Next, you open the original image file, canyon.jpg, for reading. The most basic GridFS interface uses methods to put and get a file. Here you use the Grid#put method, which takes either a string of binary data or an IO object, such as a file pointer. You pass in the file pointer and the data is written to the database.

The method returns the file’s unique object ID using the latest Ruby MongoDB driver:

require 'rubygems'
require 'mongo'
include Mongo
$client = Mongo::Client.new([ '127.0.0.1:27017' ], :database => 'images')
fs = $client.database.fs
$file = File.open("canyon.jpg")
$file_id = fs.upload_from_stream("canyon.jpg", $file)
$file.close

As stated, GridFS uses two collections for storing file data. The first, normally called fs.files, keeps each file’s metadata. The second collection, fs.chunks, stores one or more chunks of binary data for each file. Let’s briefly examine these from the shell.

Switch to the images database, and query for the first entry in the fs.files collection.
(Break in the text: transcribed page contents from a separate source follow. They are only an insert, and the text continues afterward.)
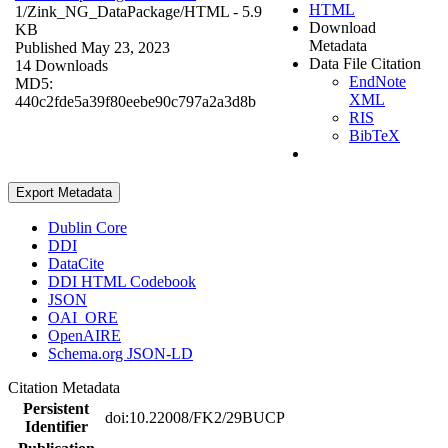
HTML
1/Zink_NG_DataPackage/
HTML
- 5.9
Download
KB
Metadata
Published May 23, 2023
Data File Citation
14 Downloads
EndNote
MD5:
XML
440c2fde5a39f80eebe90c797a2a3d8b
RIS
BibTeX
Export Metadata
Dublin Core
DDI
DataCite
DDI HTML Codebook
JSON
OAI_ORE
OpenAIRE
Schema.org JSON-LD
Citation Metadata
Persistent
doi:10.22008/FK2/29BUCP
Identifier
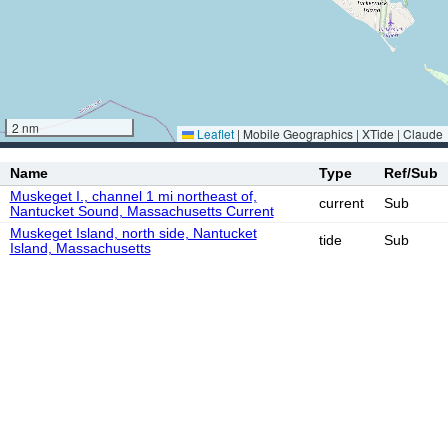
2 nm
Leaflet
|
Mobile Geographics | XTide | Claude
Name
Type
Ref/Sub
Muskeget I., channel 1 mi northeast of,
current
Sub
Nantucket Sound, Massachusetts Current
Muskeget Island, north side, Nantucket
tide
Sub
Island, Massachusetts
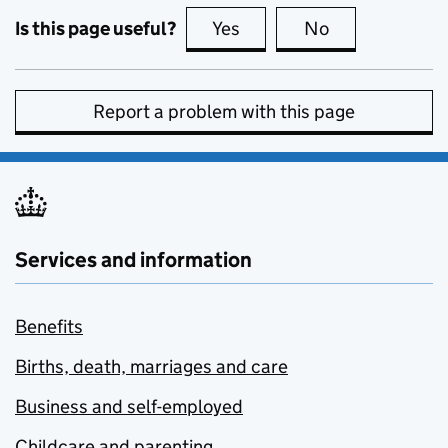
Is this page useful?
Yes
this page is useful
No
this page is no
Report a problem with this page
Services and information
Benefits
Births, death, marriages and care
Business and self-employed
Childcare and parenting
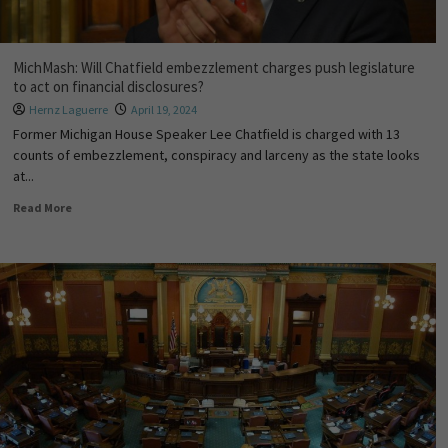
MichMash: Will Chatfield embezzlement charges push legislature
to act on financial disclosures?
Hernz Laguerre
April 19, 2024
Former Michigan House Speaker Lee Chatfield is charged with 13
counts of embezzlement, conspiracy and larceny as the state looks
at...
Read More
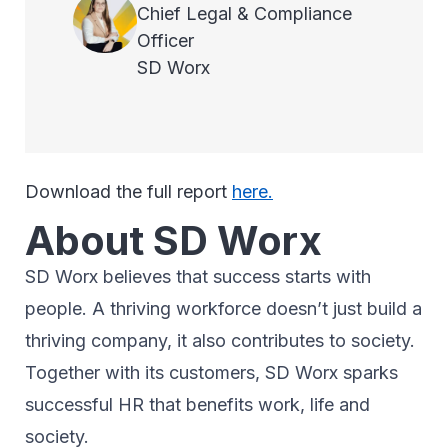
Chief Legal & Compliance
Officer
SD Worx
Download the full report
here.
About SD Worx
SD Worx believes that success starts with
people. A thriving workforce doesn’t just ​build a
thriving company, ​it also contributes to society.​
Together with its customers, SD Worx sparks
successful HR​ that benefits work, life and
society.​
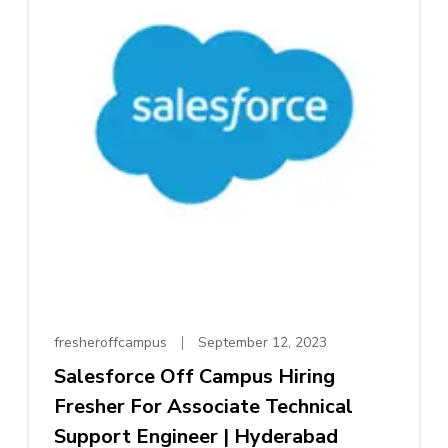
fresheroffcampus
September 12, 2023
Salesforce Off Campus Hiring
Fresher For Associate Technical
Support Engineer | Hyderabad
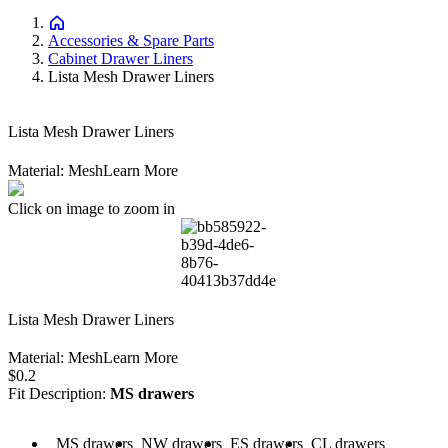
Accessories & Spare Parts
Cabinet Drawer Liners
Lista Mesh Drawer Liners
Lista Mesh Drawer Liners
Material: Mesh
Learn More
Click on image to zoom in
Lista Mesh Drawer Liners
Material: Mesh
Learn More
Price:
$0.2
Fit Description
:
MS drawers
scription: MS drawers
Fit Description: NW drawers
Fit Description: ES drawers
Fit Description: CL drawers
MS drawers
NW drawers
ES drawers
CL drawers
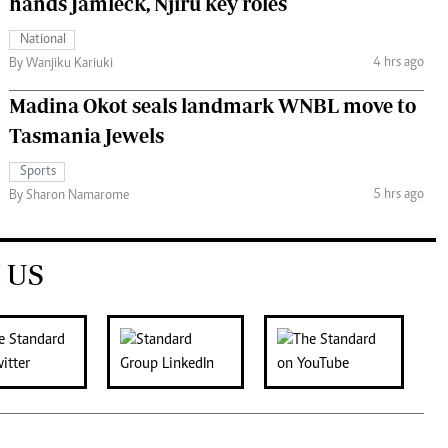
hands Jamleck, Njiru key roles
National
4 hrs ago
By Wanjiku Kariuki
Madina Okot seals landmark WNBL move to
Tasmania Jewels
Sports
5 hrs ago
By Sharon Namarome
 US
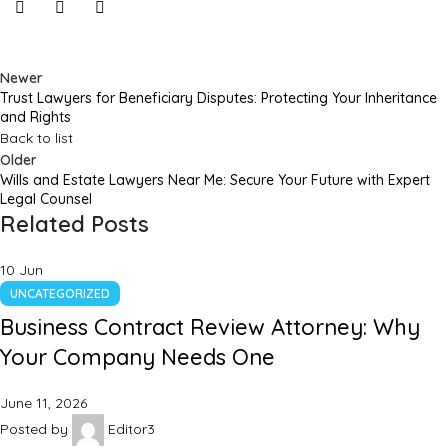
Newer
Trust Lawyers for Beneficiary Disputes: Protecting Your Inheritance
and Rights
Back to list
Older
Wills and Estate Lawyers Near Me: Secure Your Future with Expert
Legal Counsel
Related Posts
10
Jun
UNCATEGORIZED
Business Contract Review Attorney: Why
Your Company Needs One
June 11, 2026
Posted by
Editor3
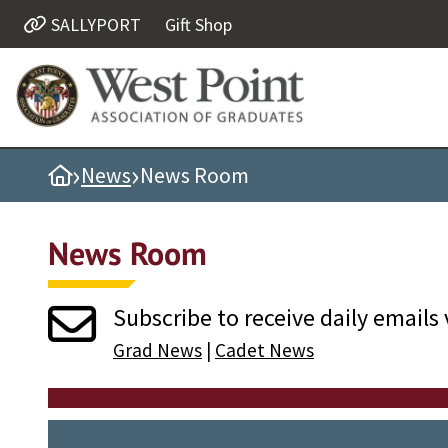
SALLYPORT
Gift Shop
Quick Links
Be Thou at Peace
Find a Grad
›
›
Home
News
News Room
Sallyport
Cadet News
News Room
Grad News
Profile Updates
Subscribe to receive daily emails 
Classes
Grad News
|
Cadet News
Societies
Support West Point
Class Rings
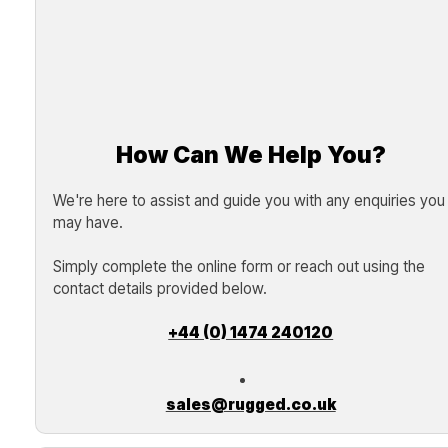
How Can We Help You?
We're here to assist and guide you with any enquiries you
may have.
Simply complete the online form or reach out using the
contact details provided below.
+44 (0) 1474 240120
sales@rugged.co.uk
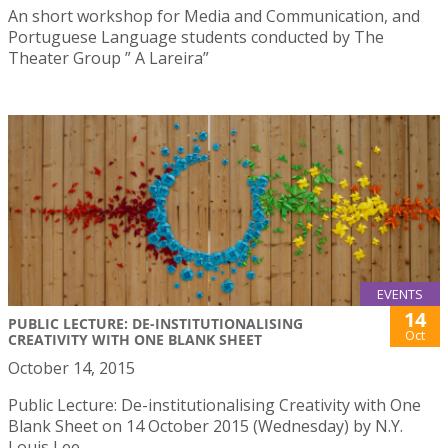
An short workshop for Media and Communication, and
Portuguese Language students conducted by The
Theater Group ” A Lareira”
EVENTS
14
PUBLIC LECTURE: DE-INSTITUTIONALISING
Oct
CREATIVITY WITH ONE BLANK SHEET
October 14, 2015
Public Lecture: De-institutionalising Creativity with One
Blank Sheet on 14 October 2015 (Wednesday) by N.Y.
Louis Lee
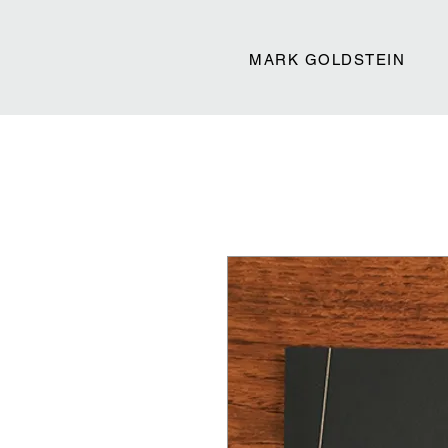
MARK GOLDSTEIN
You’ll see the metadata for the file you just stored:

> use images
> db.fs.files.find({filename: "canyon.jpg"}).pretty()
{
  "_id" : ObjectId("5612e19a530a6919ed000001"),
  "chunkSize" : 261120,
  "uploadDate" : ISODate("2015-10-05T20:46:18.849Z"),
  "contentType" : "binary/octet-stream",
  "filename" : "canyon.jpg",
  "length" : 281,
  "md5" : "597d619c415a4db144732aed24b6ff0b"
}

These are the minimum required attributes for every GridFS file. Most are self-explanatory. You can see that this file is about 2 MB and is divided into chunks 256 KB in size, which means that it was from a MongoDB server prior to v2.4.10. You’ll also notice an MD5. The GridFS spec requires a checksum to ensure that the stored file is the same as the original.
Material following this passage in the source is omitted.